Chest Pain/Discomfort: This is the most common symptom. It may be described as pressure, tightness, squeezing, or a burning sensation in the chest. It may radiate to the arms, shoulders, neck, jaw, or back. Other Symptoms: These may include shortness of breath, nausea, vomiting, diaphoresis (sweating), lightheadedness, or syncope (fainting).

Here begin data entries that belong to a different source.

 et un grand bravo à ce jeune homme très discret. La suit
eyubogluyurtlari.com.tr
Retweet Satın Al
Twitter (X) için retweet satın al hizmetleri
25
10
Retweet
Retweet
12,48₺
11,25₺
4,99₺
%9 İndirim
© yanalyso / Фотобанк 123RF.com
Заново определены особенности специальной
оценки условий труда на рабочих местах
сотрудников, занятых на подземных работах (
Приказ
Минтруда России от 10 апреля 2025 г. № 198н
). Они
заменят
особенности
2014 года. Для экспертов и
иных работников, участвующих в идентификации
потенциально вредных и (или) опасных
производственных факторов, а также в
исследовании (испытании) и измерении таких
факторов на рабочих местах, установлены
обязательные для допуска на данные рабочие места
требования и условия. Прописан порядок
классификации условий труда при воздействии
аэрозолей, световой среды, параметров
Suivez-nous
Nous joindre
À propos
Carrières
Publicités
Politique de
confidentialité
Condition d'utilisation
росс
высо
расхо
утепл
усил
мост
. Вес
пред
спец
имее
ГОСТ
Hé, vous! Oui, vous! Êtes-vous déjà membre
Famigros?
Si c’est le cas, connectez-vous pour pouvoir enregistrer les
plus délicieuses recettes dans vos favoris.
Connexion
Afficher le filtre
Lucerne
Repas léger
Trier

INITIAL ASSESSMENT AND STABILIZATION

ACLS providers should focus on the following during the initial assessment and stabilization of a suspected ACS patient:

  1. Airway, Breathing, and Circulation (ABCs): Ensure a patent airway, adequate breathing, and stable circulation. Provide supplemental oxygen if needed.
  2. Obtain a 12-Lead ECG: This is crucial for identifying STEMI and guiding treatment decisions.
  3. Establish IV Access: Establish IV access for administration of medications.
  4. Administer Oxygen: Administer supplemental oxygen if the patient is hypoxic (SpO2 < 90%).
  5. Administer Aspirin: Administer aspirin (162-325 mg) orally, if not contraindicated.
  6. Administer Nitroglycerin: Administer nitroglycerin sublingually or as a spray, if the patient’s blood pressure is stable and not contraindicated.
  7. Administer Morphine: Consider morphine for pain management if nitroglycerin is ineffective.
  8. Monitor Vital Signs: Continuously monitor vital signs, including blood pressure, heart rate, and oxygen saturation.

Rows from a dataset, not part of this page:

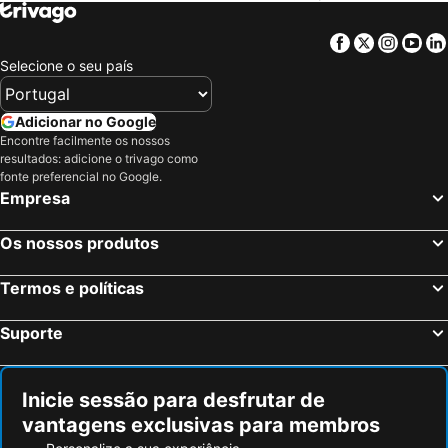
Facebook
Twitter
Insta
Yo
Selecione o seu país
Adicionar no Google
Encontre facilmente os nossos
resultados: adicione o trivago como
fonte preferencial no Google.
Empresa
Os nossos produtos
Termos e políticas
Suporte
Inicie sessão para desfrutar de
vantagens exclusivas para membros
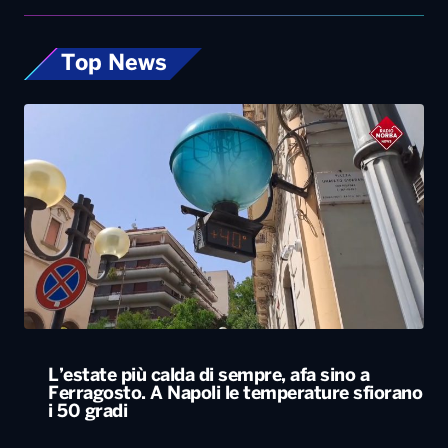
Top News
L’estate più calda di sempre, afa sino a
Ferragosto. A Napoli le temperature sfiorano
i 50 gradi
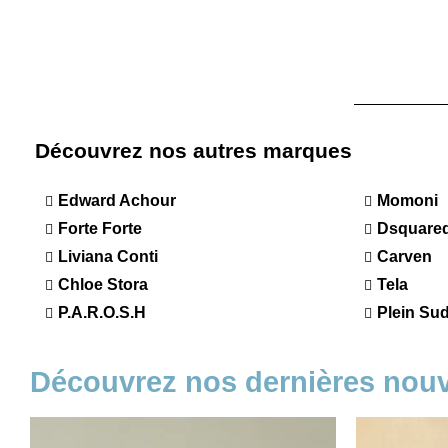
Découvrez nos autres marques
Edward Achour
Momoni
Forte Forte
Dsquare
Liviana Conti
Carven
Chloe Stora
Tela
P.A.R.O.S.H
Plein Su
Découvrez nos dernières nou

KEY CONSIDERATIONS IN STEMI

  • Rapid Reperfusion Therapy: This is the primary goal of STEMI management. It can be achieved through percutaneous coronary intervention (PCI) or fibrinolytic therapy.
  • Time is Muscle: The sooner reperfusion therapy is initiated, the less myocardial damage occurs.

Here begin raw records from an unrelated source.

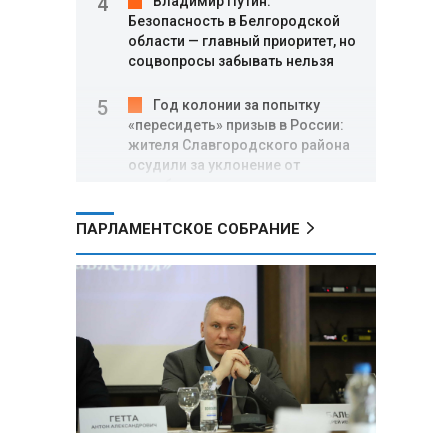
Владимир Путин:
Безопасность в Белгородской
области — главный приоритет, но
соцвопросы забывать нельзя
Год колонии за попытку
«пересидеть» призыв в России:
жителя Славгородского района
осудили за уклонение от
службы
ПАРЛАМЕНТСКОЕ СОБРАНИЕ
В Свердловской области
взорван автомобиль директора
производителя дронов «Упырь»
Российские пловцы
выиграли все золотые медали
первого дня Кубка мира по
зимнему плаванию
Александр Новак:
Независимые АЗС начнут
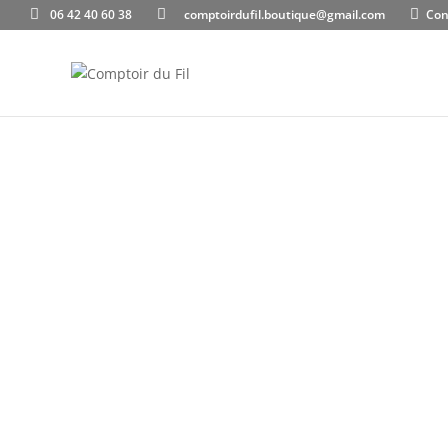
06 42 40 60 38
comptoirdufil.boutique@gmail.com
Con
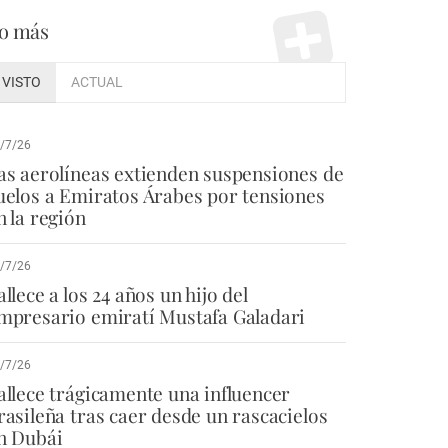
o más
VISTO
ACTUAL
/7/26
as aerolíneas extienden suspensiones de
uelos a Emiratos Árabes por tensiones
n la región
/7/26
allece a los 24 años un hijo del
mpresario emiratí Mustafa Galadari
/7/26
allece trágicamente una influencer
rasileña tras caer desde un rascacielos
n Dubái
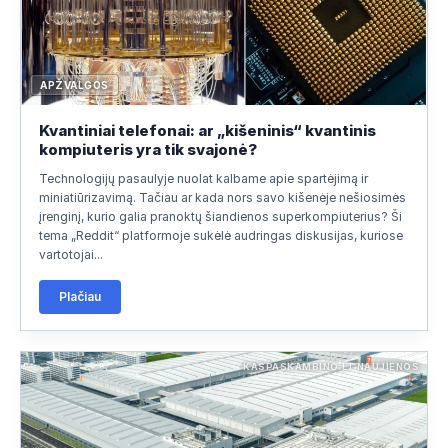
APŽVALGOS
Kvantiniai telefonai: ar „kišeninis“ kvantinis
kompiuteris yra tik svajonė?
Technologijų pasaulyje nuolat kalbame apie spartėjimą ir
miniatiūrizavimą. Tačiau ar kada nors savo kišenėje nešiosimės
įrenginį, kurio galia pranoktų šiandienos superkompiuterius? Ši
tema „Reddit“ platformoje sukėlė audringas diskusijas, kuriose
vartotojai...
Plačiau
KASPASKAMBINO.LT NAUJIENOS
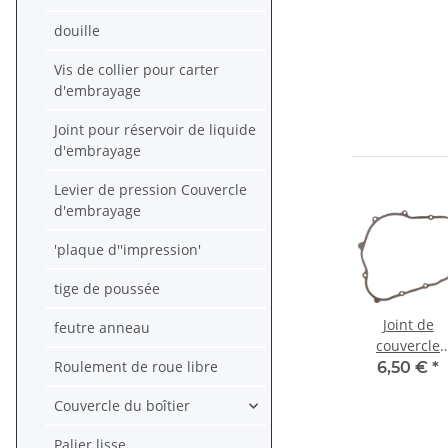
douille
Vis de collier pour carter
d'embrayage
Joint pour réservoir de liquide
d'embrayage
Levier de pression Couvercle
d'embrayage
'plaque d''impression'
tige de poussée
Joint de
feutre anneau
couvercle
Roulement de roue libre
d'embrayag
6,50 €
*
pour Honda F
Couvercle du boîtier
FX NX SLR 65
GB XBR XR 5
Palier lisse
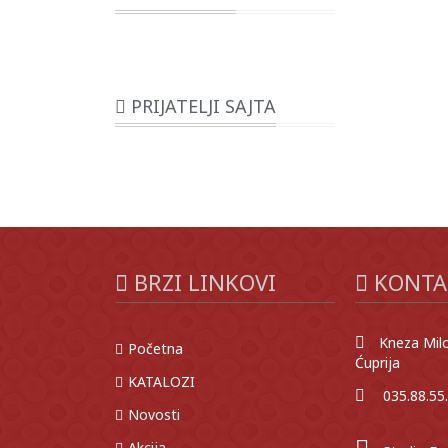
PRIJATELJI SAJTA
BRZI LINKOVI
KONTA
Kneza Milo
Početna
Ćuprija
KATALOZI
035.88.55
Novosti
Akcija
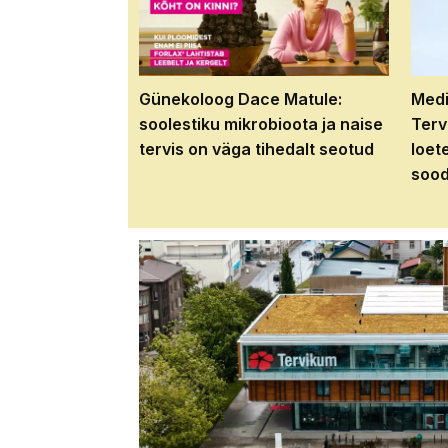
Günekoloog Dace Matule:
Medi
soolestiku mikrobioota ja naise
Terv
tervis on väga tihedalt seotud
loet
sood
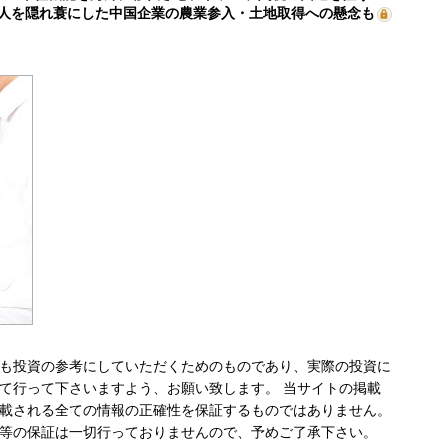
人を隠れ蓑にした中国企業の農業参入・土地取得への懸念も
も投資の参考にしていただくためのものであり、実際の投資に
て行って下さいますよう、お願い致します。 当サイトの掲載
載される全ての情報の正確性を保証するものではありません。
等の保証は一切行っておりませんので、予めご了承下さい。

KEY CONSIDERATIONS IN NSTEMI/Unstable Angina

  • Antiplatelet and Antithrombotic Therapy: These medications are used to prevent further clot formation.
  • Risk Stratification: Patients are risk-stratified to determine the need for further invasive management.

TRANSPORT TO A CARDIAC CENTER

Rapid transport to a cardiac center capable of performing PCI is essential for patients with STEMI.

This lesson provided an overview of ACLS interventions for ACS. Rapid recognition and appropriate management are crucial for improving patient outcomes.